> _ASSIGNMENT_:
All of the data that follows is to be printed exactly, without pictures.

> _RECORDS_:
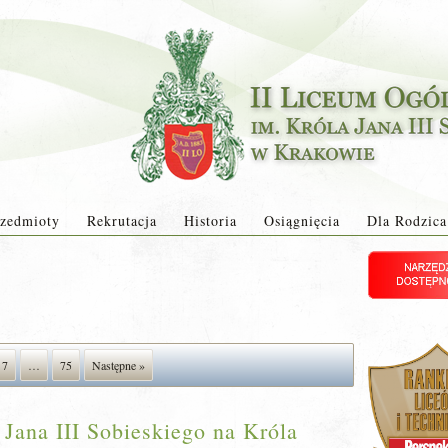
zedmioty
Rekrutacja
Historia
Osiągnięcia
Dla Rodzica
7
…
75
Następne »
 Jana III Sobieskiego na Króla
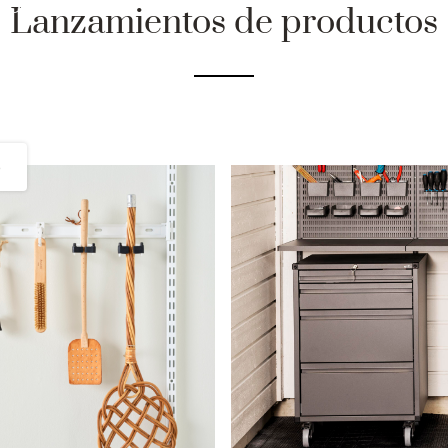
os
Lanzamientos de productos
a vida
e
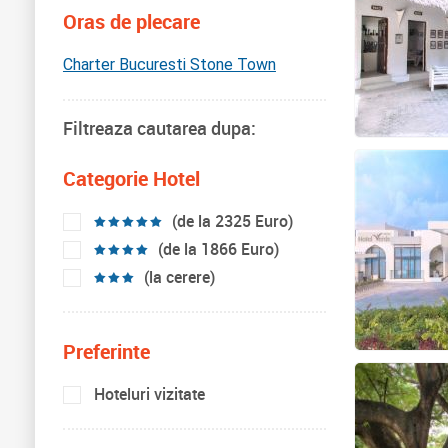
Oras de plecare
Charter Bucuresti Stone Town
Filtreaza cautarea dupa:
Categorie Hotel
(de la 2325 Euro)
(de la 1866 Euro)
(la cerere)
Preferinte
Hoteluri vizitate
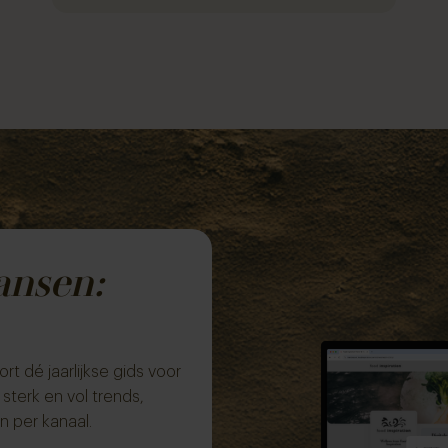
ansen:
ort dé jaarlijkse gids voor
sterk en vol trends,
n per kanaal.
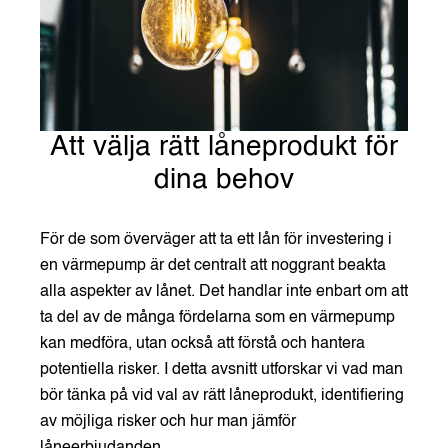
Att välja rätt låneprodukt för
dina behov
För de som överväger att ta ett lån för investering i
en värmepump är det centralt att noggrant beakta
alla aspekter av lånet. Det handlar inte enbart om att
ta del av de många fördelarna som en värmepump
kan medföra, utan också att förstå och hantera
potentiella risker. I detta avsnitt utforskar vi vad man
bör tänka på vid val av rätt låneprodukt, identifiering
av möjliga risker och hur man jämför
låneerbjudanden.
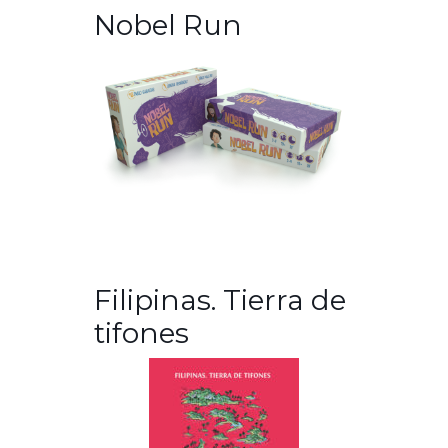
Nobel Run
Filipinas. Tierra de
tifones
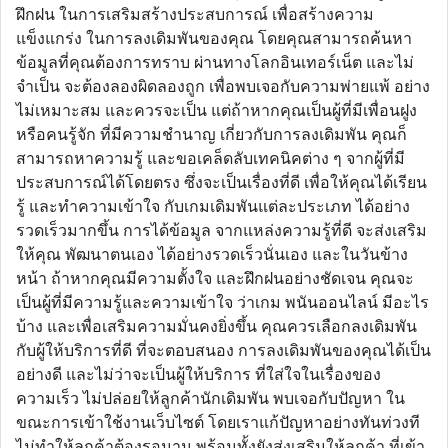
ฝึกฝน ในการเสริมสร้างประสบการณ์ เพื่อสร้างความ
แข็งแกร่ง ในการลงเดิมพันของคุณ โดยคุณสามารถค้นหา
ข้อมูลที่คุณต้องการทราบ ผ่านทางโลกอินเทอร์เน็ต และไม่
จำเป็น จะต้องลองผิดลองถูก เพื่อพบเจอกับความพ่ายแพ้ อย่าง
ไม่เหมาะสม และควรจะเป็น แต่ถ้าหากคุณเป็นผู้ที่มีเพื่อนฝูง
หรือคนรู้จัก ที่มีความชำนาญ เกี่ยวกับการลงเดิมพัน คุณก็
สามารถหาความรู้ และขอเคล็ดลับเทคนิคต่าง ๆ จากผู้ที่มี
ประสบการณ์ได้โดยตรง ซึ่งจะเป็นเรื่องที่ดี เพื่อให้คุณได้เรียน
รู้ และทำความเข้าใจ กับเกมเดิมพันแต่ละประเภท ได้อย่าง
รวดเร็วมากขึ้น การได้ข้อมูล จากแหล่งความรู้ที่ดี จะส่งเสริม
ให้คุณ พัฒนาตนเอง ได้อย่างรวดเร็วนั่นเอง และในวันข้าง
หน้า ถ้าหากคุณมีความตั้งใจ และฝึกฝนอย่างชัดเจน คุณจะ
เป็นผู้ที่มีความรู้และความเข้าใจ ว่าเกม พนันออนไลน์ มีอะไร
บ้าง และเพื่อเสริมความมั่นคงยิ่งขึ้น คุณควรเลือกลงเดิมพัน
กับผู้ให้บริการที่ดี ที่จะตอบสนอง การลงเดิมพันของคุณได้เป็น
อย่างดี และไม่ว่าจะเป็นผู้ให้บริการ ที่ใส่ใจในเรื่องของ
ความเร็ว ไม่ปล่อยให้ลูกค้านักเดิมพัน พบเจอกับปัญหา ใน
ขณะการเข้าใช้งานเว็บไซต์ โดยเราแก้ปัญหาอย่างทันท่วงที
ไม่ทำให้ลูกค้าต้องรอนาน พร้อมทั้งยังส่งเสริมให้ลูกค้า ที่เข้า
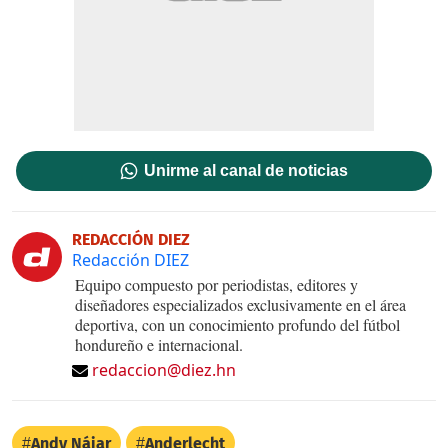
Unirme al canal de noticias
REDACCIÓN DIEZ
Redacción DIEZ
Equipo compuesto por periodistas, editores y
diseñadores especializados exclusivamente en el área
deportiva, con un conocimiento profundo del fútbol
hondureño e internacional.
redaccion@diez.hn
Andy Nájar
Anderlecht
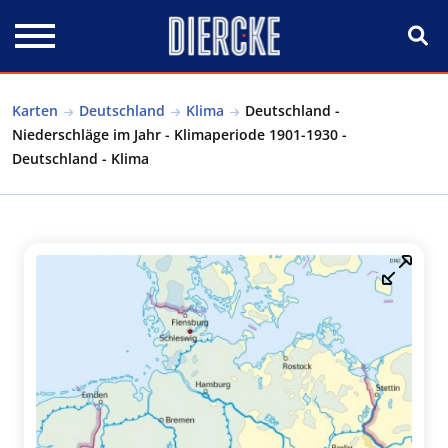
Direkt zum Inhalt
Karten
Deutschland
Klima
Deutschland -
Niederschläge im Jahr - Klimaperiode 1901-1930 -
Deutschland - Klima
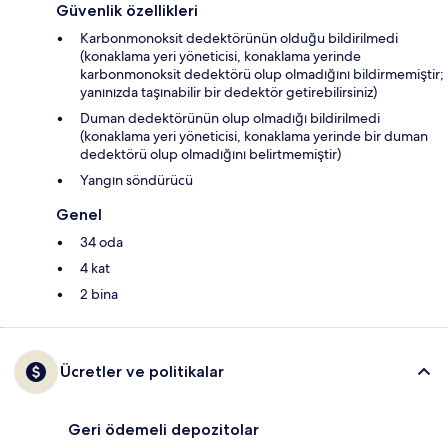
Güvenlik özellikleri
Karbonmonoksit dedektörünün olduğu bildirilmedi
(konaklama yeri yöneticisi, konaklama yerinde
karbonmonoksit dedektörü olup olmadığını bildirmemiştir;
yanınızda taşınabilir bir dedektör getirebilirsiniz)
Duman dedektörünün olup olmadığı bildirilmedi
(konaklama yeri yöneticisi, konaklama yerinde bir duman
dedektörü olup olmadığını belirtmemiştir)
Yangın söndürücü
Genel
34 oda
4 kat
2 bina
Ücretler ve politikalar
Geri ödemeli depozitolar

> _ANSWER_:
zedmioty
Rekrutacja
Historia
Osiągnięcia
Dla Rodzica
7
…
75
Następne »
 Jana III Sobieskiego na Króla
os
Lanzamientos de productos
a vida
e
Oras de plecare
Charter Bucuresti Stone Town
Filtreaza cautarea dupa:
Categorie Hotel
(de la 2325 Euro)
(de la 1866 Euro)
(la cerere)
Preferinte
Hoteluri vizitate
ansen:
ort dé jaarlijkse gids voor
sterk en vol trends,
n per kanaal.
Att välja rätt låneprodukt för
dina behov
För de som överväger att ta ett lån för investering i
en värmepump är det centralt att noggrant beakta
alla aspekter av lånet. Det handlar inte enbart om att
ta del av de många fördelarna som en värmepump
kan medföra, utan också att förstå och hantera
potentiella risker. I detta avsnitt utforskar vi vad man
bör tänka på vid val av rätt låneprodukt, identifiering
av möjliga risker och hur man jämför
låneerbjudanden.
Nobel Run
Filipinas. Tierra de
tifones
ฝึกฝน ในการเสริมสร้างประสบการณ์ เพื่อสร้างความ
แข็งแกร่ง ในการลงเดิมพันของคุณ โดยคุณสามารถค้นหา
ข้อมูลที่คุณต้องการทราบ ผ่านทางโลกอินเทอร์เน็ต และไม่
จำเป็น จะต้องลองผิดลองถูก เพื่อพบเจอกับความพ่ายแพ้ อย่าง
ไม่เหมาะสม และควรจะเป็น แต่ถ้าหากคุณเป็นผู้ที่มีเพื่อนฝูง
หรือคนรู้จัก ที่มีความชำนาญ เกี่ยวกับการลงเดิมพัน คุณก็
สามารถหาความรู้ และขอเคล็ดลับเทคนิคต่าง ๆ จากผู้ที่มี
ประสบการณ์ได้โดยตรง ซึ่งจะเป็นเรื่องที่ดี เพื่อให้คุณได้เรียน
รู้ และทำความเข้าใจ กับเกมเดิมพันแต่ละประเภท ได้อย่าง
รวดเร็วมากขึ้น การได้ข้อมูล จากแหล่งความรู้ที่ดี จะส่งเสริม
ให้คุณ พัฒนาตนเอง ได้อย่างรวดเร็วนั่นเอง และในวันข้าง
หน้า ถ้าหากคุณมีความตั้งใจ และฝึกฝนอย่างชัดเจน คุณจะ
เป็นผู้ที่มีความรู้และความเข้าใจ ว่าเกม พนันออนไลน์ มีอะไร
บ้าง และเพื่อเสริมความมั่นคงยิ่งขึ้น คุณควรเลือกลงเดิมพัน
กับผู้ให้บริการที่ดี ที่จะตอบสนอง การลงเดิมพันของคุณได้เป็น
อย่างดี และไม่ว่าจะเป็นผู้ให้บริการ ที่ใส่ใจในเรื่องของ
ความเร็ว ไม่ปล่อยให้ลูกค้านักเดิมพัน พบเจอกับปัญหา ใน
ขณะการเข้าใช้งานเว็บไซต์ โดยเราแก้ปัญหาอย่างทันท่วงที
ไม่ทำให้ลูกค้าต้องรอนาน พร้อมทั้งยังส่งเสริมให้ลูกค้า ที่เข้า
Unirme al canal de noticias
REDACCIÓN DIEZ
Redacción DIEZ
Equipo compuesto por periodistas, editores y
diseñadores especializados exclusivamente en el área
deportiva, con un conocimiento profundo del fútbol
hondureño e internacional.
redaccion@diez.hn
Andy Nájar
Anderlecht
Direkt zum Inhalt
Karten
Deutschland
Klima
Deutschland -
Niederschläge im Jahr - Klimaperiode 1901-1930 -
Deutschland - Klima
Güvenlik özellikleri
Karbonmonoksit dedektörünün olduğu bildirilmedi
(konaklama yeri yöneticisi, konaklama yerinde
karbonmonoksit dedektörü olup olmadığını bildirmemiştir;
yanınızda taşınabilir bir dedektör getirebilirsiniz)
Duman dedektörünün olup olmadığı bildirilmedi
(konaklama yeri yöneticisi, konaklama yerinde bir duman
dedektörü olup olmadığını belirtmemiştir)
Yangın söndürücü
Genel
34 oda
4 kat
2 bina
Ücretler ve politikalar
Geri ödemeli depozitolar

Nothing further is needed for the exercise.